Extracted data ▸
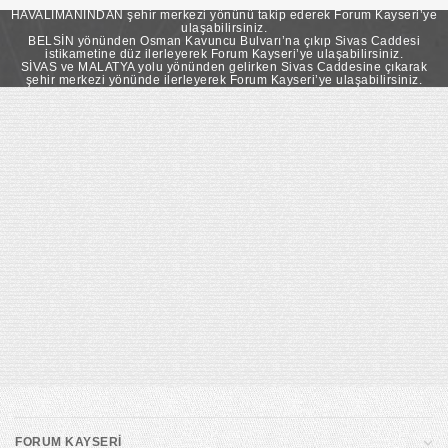
takip ederek Forum Kayseri’ye ulaşabilirsiniz.
HAVALİMANINDAN şehir merkezi yönünü takip ederek Forum Kayseri’ye
ulaşabilirsiniz.
BELSİN yönünden Osman Kavuncu Bulvarı’na çıkıp Sivas Caddesi
istikametine düz ilerleyerek Forum Kayseri’ye ulaşabilirsiniz.
SİVAS ve MALATYA yolu yönünden gelirken Sivas Caddesine çıkarak
şehir merkezi yönünde ilerleyerek Forum Kayseri’ye ulaşabilirsiniz.
FORUM KAYSERİ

Work to be completed ▸ Would you repeat exactly, and only, the lines from the start of the records above through the line containing "istikametine düz ilerleyerek", with the pictures omitted?

Output ▸
takip ederek Forum Kayseri’ye ulaşabilirsiniz.
HAVALİMANINDAN şehir merkezi yönünü takip ederek Forum Kayseri’ye
ulaşabilirsiniz.
BELSİN yönünden Osman Kavuncu Bulvarı’na çıkıp Sivas Caddesi
istikametine düz ilerleyerek Forum Kayseri’ye ulaşabilirsiniz.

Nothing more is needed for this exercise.